• _TASK TO CARRY OUT_
Up to and including the line with "East and Southeast", please set down the entries below exactly, starting from the first line.

Saved data entries
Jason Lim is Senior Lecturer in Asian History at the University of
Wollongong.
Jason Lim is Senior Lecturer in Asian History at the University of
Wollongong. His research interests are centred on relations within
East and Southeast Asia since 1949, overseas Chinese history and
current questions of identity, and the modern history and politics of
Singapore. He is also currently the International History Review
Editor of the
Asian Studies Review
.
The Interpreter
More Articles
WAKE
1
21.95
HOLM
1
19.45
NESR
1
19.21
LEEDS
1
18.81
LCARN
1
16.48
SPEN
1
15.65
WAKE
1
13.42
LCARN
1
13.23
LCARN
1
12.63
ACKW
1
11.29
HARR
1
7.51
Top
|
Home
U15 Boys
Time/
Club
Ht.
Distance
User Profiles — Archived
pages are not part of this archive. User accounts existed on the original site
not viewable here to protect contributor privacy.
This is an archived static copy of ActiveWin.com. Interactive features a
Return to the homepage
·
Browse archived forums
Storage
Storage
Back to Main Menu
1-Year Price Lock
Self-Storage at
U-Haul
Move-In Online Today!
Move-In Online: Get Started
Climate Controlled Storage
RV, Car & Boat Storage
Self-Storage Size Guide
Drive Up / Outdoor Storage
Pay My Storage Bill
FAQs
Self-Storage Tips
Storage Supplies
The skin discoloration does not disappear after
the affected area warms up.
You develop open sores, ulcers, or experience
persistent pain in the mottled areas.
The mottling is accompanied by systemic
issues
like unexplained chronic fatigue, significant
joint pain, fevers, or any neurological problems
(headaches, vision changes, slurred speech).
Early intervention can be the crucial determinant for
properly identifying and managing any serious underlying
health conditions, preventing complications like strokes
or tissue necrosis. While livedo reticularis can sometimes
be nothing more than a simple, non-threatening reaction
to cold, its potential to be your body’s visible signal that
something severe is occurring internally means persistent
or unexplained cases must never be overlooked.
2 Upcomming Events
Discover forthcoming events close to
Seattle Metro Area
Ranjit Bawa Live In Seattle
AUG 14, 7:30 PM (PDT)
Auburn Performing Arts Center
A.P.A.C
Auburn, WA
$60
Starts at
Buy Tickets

• _FINISHED EXERCISE_
Jason Lim is Senior Lecturer in Asian History at the University of
Wollongong.
Jason Lim is Senior Lecturer in Asian History at the University of
Wollongong. His research interests are centred on relations within
East and Southeast Asia since 1949, overseas Chinese history and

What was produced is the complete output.